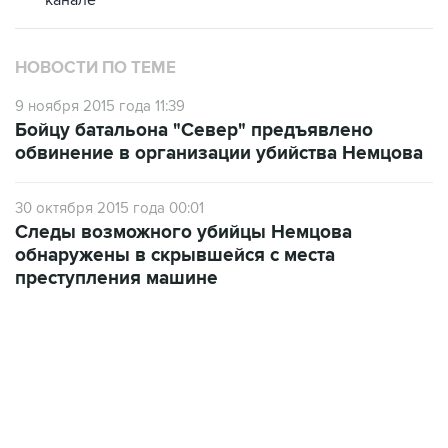
НОВОСТИ ПО ТЕМЕ
9 ноября 2015 года 11:39
Бойцу батальона "Север" предъявлено
обвинение в организации убийства Немцова
30 октября 2015 года 00:01
Следы возможного убийцы Немцова
обнаружены в скрывшейся с места
преступления машине
12:56, 9 августа 2026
^^^^^^^^
*Work to complete*
Copy every line of the records above that holds the word "года".

*Exercise solution*
9 ноября 2015 года 11:39
30 октября 2015 года 00:01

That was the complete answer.